Design, Make, Fail, Repeat
Architecture and design are full of straight lines and sharp angles, but my journey has neither felt nor been particularly straight.
I grew up in a family of architects and fine artists, so it always felt comfortable to occupy that world.Designing, creating, crafting, and tinkering was second nature, and my family embraced DIY before it was a “thing” you could Google or search on YouTube. My Japanese grandmother was the type of person who always wanted to learn something new — so she would grow a field of wheat so she could grind her own flour, or cultivate silkworms just so she could try spinning silk.
But while I witnessed that curiosity and experimentation firsthand, in my own work I allowed precision and perfection to dominate my process and stunt my ambition. It took me a long time to learn how to invite playfulness back into my work and to not censor myself. I had to embrace the awkward, ugly, messy phases that are crucial to good design.
Now, as I have entered my early 40s and have transitioned my creative work from houseware objects to community programs, I see that life — like design — benefits from failure. While school was my basis for crucial foundational learning, it was in the real world where I had to cultivate a high tolerance for risk, pressure, and mistakes.
And it was real-world career and parenthood challenges that recalibrated my inner compass. Having to weather disappointment and frustration forced me to see situations as they currently are, not just what they are not, or what I wished they would be.
My advice for girls and women who want to be artists and designers? Get the best education you can, spend a few years skillfully making things (like engines, bread, or cabinetry) with your own hands, listen as much as you speak, and never stop seeing the world with open eyes.

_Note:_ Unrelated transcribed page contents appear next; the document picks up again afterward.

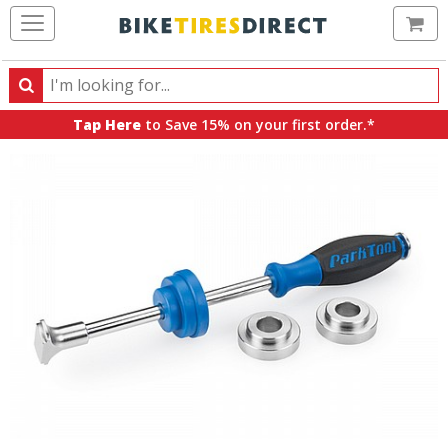
Ca
Search
Search
for
Tap Here
to Save 15% on your first order.*
products,
categories
and
brands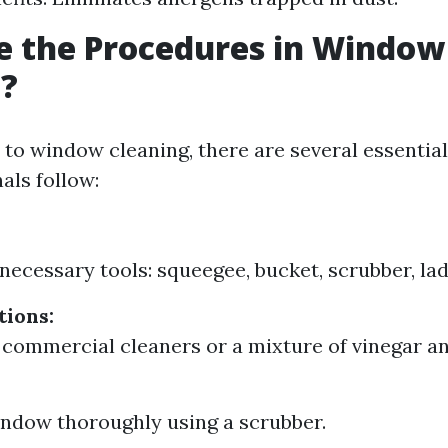
e the Procedures in Window
g?
to window cleaning, there are several essentia
als follow:
 necessary tools: squeegee, bucket, scrubber, lad
tions:
 commercial cleaners or a mixture of vinegar an
ndow thoroughly using a scrubber.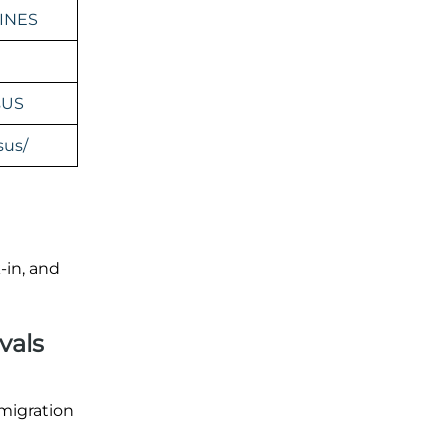
INES
sUS
sus/
-in, and
vals
mmigration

Most importantly: Design, make, fail and repeat. We really do learn by doing, and if you stop yourself from doing anything because the fear of failure is too great — well, that may be safe, but it sure ain’t fun.
Yuki Murata has a bachelor's in Architecture from Yale University and a master's in Industrial Design from the Rhode Island School of Design (RISD). Her professional work has taken her from various architecture offices in Los Angeles, Santa Barbara, and Santa Fe to the product design offices of Martha Stewart in New York and on to artisan ceramic workshops in Tangshan, China.